Abstract
A trademark may be a word, phrase, symbol, sound, color, scent or design, or a combination of these, that identifies and distinguishes the products or services of a particular source from those of others. One of the crucial steps both prior to filing of the trademark applications as well as during the review of these applications is conducting a thorough trademark search to determine whether the proposed mark is likely to cause confusion with prior registered trademarks and pending trademark applications. Currently, the trademark applicants or their representatives and examining attorneys manually search the United States Patent and Trademark Office (USPTO) database that contains all of the active and inactive trademark registrations and applications. This search process relies on words and Trademark Design codes (which are hand annotated labels of design features) to search for images, thereby limiting the overall search process to primarily text-based search. For marks having image characteristics, users visually look at the image and other design characteristics and compare it with existing registered or pending trademarks to determine its uniqueness. Overall, the process of exhaustively looking at all the images that are categorized using a specific design code, while comprehensive, may take a substantial amount of time.
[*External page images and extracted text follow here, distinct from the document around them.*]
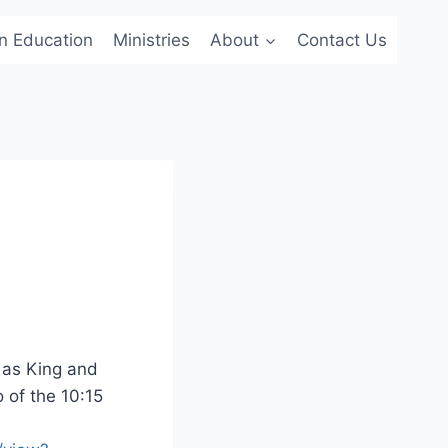
an Education
Ministries
About
Contact Us
 as King and
o of the 10:15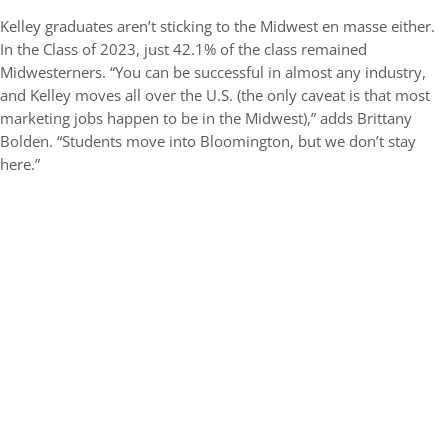
Kelley graduates aren’t sticking to the Midwest en masse either.
In the Class of 2023, just 42.1% of the class remained
Midwesterners. “You can be successful in almost any industry,
and Kelley moves all over the U.S. (the only caveat is that most
marketing jobs happen to be in the Midwest),” adds Brittany
Bolden. “Students move into Bloomington, but we don’t stay
here.”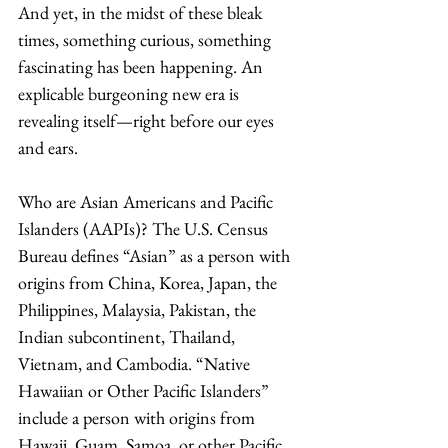
And yet, in the midst of these bleak 
times, something curious, something 
fascinating has been happening. An 
explicable burgeoning new era is 
revealing itself—right before our eyes 
and ears. 
Who are Asian Americans and Pacific 
Islanders (AAPIs)? The U.S. Census 
Bureau defines “Asian” as a person with 
origins from China, Korea, Japan, the 
Philippines, Malaysia, Pakistan, the 
Indian subcontinent, Thailand, 
Vietnam, and Cambodia. “Native 
Hawaiian or Other Pacific Islanders” 
include a person with origins from 
Hawaii, Guam, Samoa, or other Pacific 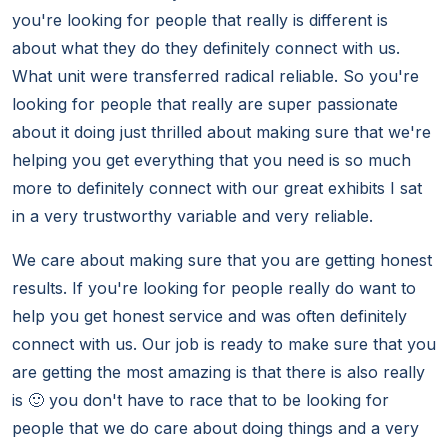
you're looking for people that really is different is
about what they do they definitely connect with us.
What unit were transferred radical reliable. So you're
looking for people that really are super passionate
about it doing just thrilled about making sure that we're
helping you get everything that you need is so much
more to definitely connect with our great exhibits I sat
in a very trustworthy variable and very reliable.
We care about making sure that you are getting honest
results. If you're looking for people really do want to
help you get honest service and was often definitely
connect with us. Our job is ready to make sure that you
are getting the most amazing is that there is also really
is 🙂 you don't have to race that to be looking for
people that we do care about doing things and a very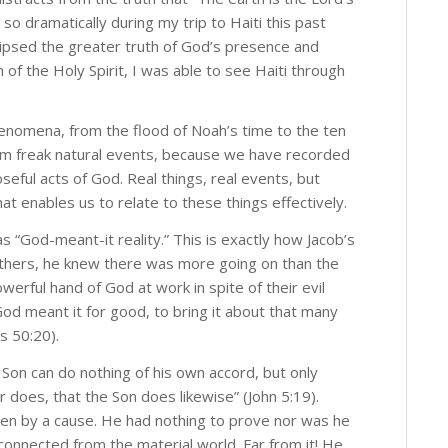
so dramatically during my trip to Haiti this past
lipsed the greater truth of God’s presence and
 of the Holy Spirit, I was able to see Haiti through
 phenomena, from the flood of Noah’s time to the ten
m freak natural events, because we have recorded
eful acts of God. Real things, real events, but
t enables us to relate to these things effectively.
s “God-meant-it reality.” This is exactly how Jacob’s
rothers, he knew there was more going on than the
werful hand of God at work in spite of their evil
God meant it for good, to bring it about that many
s 50:20).
he Son can do nothing of his own accord, but only
 does, that the Son does likewise” (John 5:19).
iven by a cause. He had nothing to prove nor was he
 disconnected from the material world. Far from it! He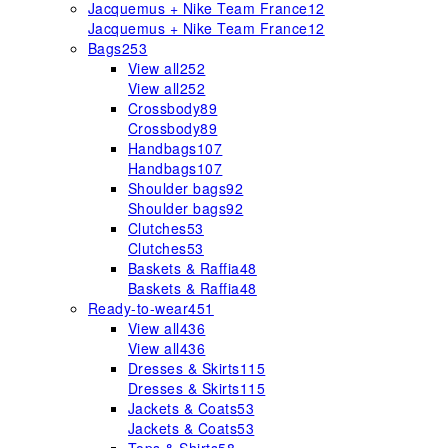
Jacquemus + Nike Team France
12
Jacquemus + Nike Team France
12
Bags
253
View all
252
View all
252
Crossbody
89
Crossbody
89
Handbags
107
Handbags
107
Shoulder bags
92
Shoulder bags
92
Clutches
53
Clutches
53
Baskets & Raffia
48
Baskets & Raffia
48
Ready-to-wear
451
View all
436
View all
436
Dresses & Skirts
115
Dresses & Skirts
115
Jackets & Coats
53
Jackets & Coats
53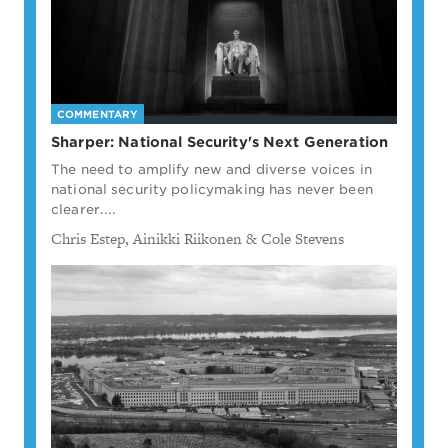
COMMENTARY
Sharper: National Security's Next Generation
The need to amplify new and diverse voices in
national security policymaking has never been
clearer....
By
Chris Estep, Ainikki Riikonen & Cole Stevens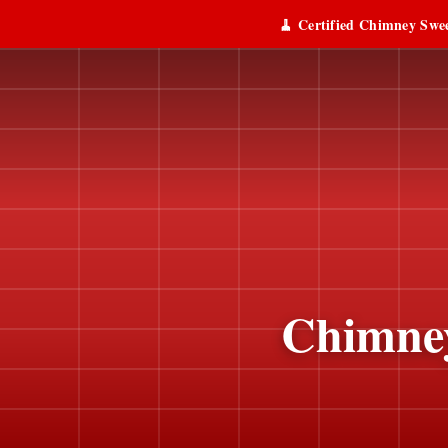
🧹 Certified Chimney Swee
Chimney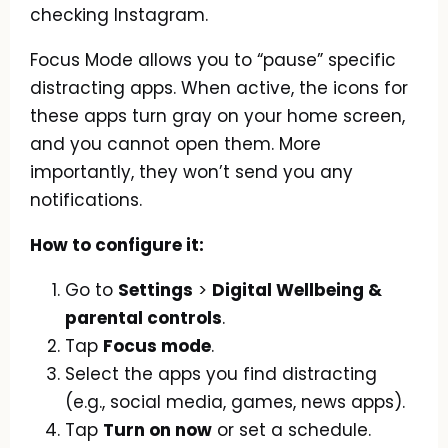
checking Instagram.
Focus Mode allows you to “pause” specific
distracting apps. When active, the icons for
these apps turn gray on your home screen,
and you cannot open them. More
importantly, they won’t send you any
notifications.
How to configure it:
Go to
Settings
>
Digital Wellbeing &
parental controls
.
Tap
Focus mode
.
Select the apps you find distracting
(e.g., social media, games, news apps).
Tap
Turn on now
or set a schedule.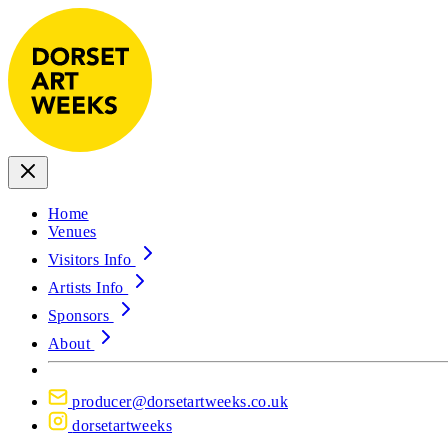
Home
Venues
Visitors Info
Artists Info
Sponsors
About
producer@dorsetartweeks.co.uk
dorsetartweeks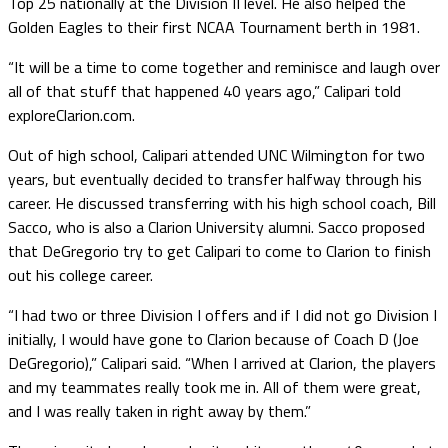
Top 25 nationally at the Division II level. He also helped the
Golden Eagles to their first NCAA Tournament berth in 1981.
“It will be a time to come together and reminisce and laugh over
all of that stuff that happened 40 years ago,” Calipari told
exploreClarion.com.
Out of high school, Calipari attended UNC Wilmington for two
years, but eventually decided to transfer halfway through his
career. He discussed transferring with his high school coach, Bill
Sacco, who is also a Clarion University alumni. Sacco proposed
that DeGregorio try to get Calipari to come to Clarion to finish
out his college career.
“I had two or three Division I offers and if I did not go Division I
initially, I would have gone to Clarion because of Coach D (Joe
DeGregorio),” Calipari said. “When I arrived at Clarion, the players
and my teammates really took me in. All of them were great,
and I was really taken in right away by them.”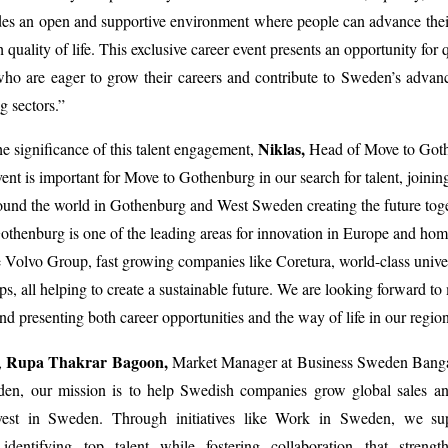
es an open and supportive environment where people can advance their
 quality of life. This exclusive career event presents an opportunity for 
who are eager to grow their careers and contribute to Sweden’s adva
g sectors.”
Niklas,
he significance of this talent engagement,
Head of Move to Goth
ent is important for Move to Gothenburg in our search for talent, joining
und the world in Gothenburg and West Sweden creating the future tog
henburg is one of the leading areas for innovation in Europe and hom
 Volvo Group, fast growing companies like Coretura, world-class univer
ups, all helping to create a sustainable future. We are looking forward to
nd presenting both career opportunities and the way of life in our region
Rupa Thakrar Bagoon,
,
Market Manager at Business Sweden Bangal
en, our mission is to help Swedish companies grow global sales and
vest in Sweden. Through initiatives like Work in Sweden, we su
identifying top talent while fostering collaboration that streng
Recently, Convolutional Networks (CNNs) have revolutionized the field of computer vision and demonstrated excellent performance in image classification and feature extraction. In this study, we utilize CNN to address the problem of searching trademarks similar to a chosen mark based on the image characteristics. A corpus of trademark images are pre-processed and then passed through a trained neural network to extract the image features. We then use these features to perform image search using the approximate nearest neighbor (ANN) variant of the nearest neighbor search (NNS) algorithm as depicted in Fig. 2. NNS is a form of proximity search that aims to find closest (or most similar) data points/items from a collection of data points/items.
This system thereby seeks to provide an efficient image-based search alternate to the current keyword and category of design code combination of searching.
You have full access to this open access chapter, Download conference paper PDF
Similar content being viewed by others
Keywords
1 Introduction
A trademark may be a recognizable word, phrase, symbol, sound, color, scent or design, or a combination of these, that identifies products or services of an individual, an organization or a particular source from those of others. The two primary purposes of a trademark are to: (1) protect brand names and logos used on goods and services and give the trademark owner the exclusive right to use the mark; and (2) act as a source indicator for consumers to ensure that the products and services they utilize under particular brands emanate from the sources that they expect [1]. Selecting a mark is the first step in the overall trademark application/registration process. One of the key factors in choosing a mark and filing it for registration is determining whether a “likelihood of confusion” [2] exists with the mark that is being filed or anything that has already been registered or filed. USPTO examines every trademark application for compliance with federal rules and laws and grants registrations when, among a host of other factors, no likelihood of confusion exists. In fact, “likelihood of confusion” between the mark that is being filed and a mark already registered or in a pending application, is the most common reason for refusal of a trademark application. Therefore, before the trademark filing process, each trademark applicant is strongly encouraged, though not required, to conduct a thorough trademark search to determine whether the proposed mark is likely to cause confusion with any existing registered trademarks or pending trademark applications [1].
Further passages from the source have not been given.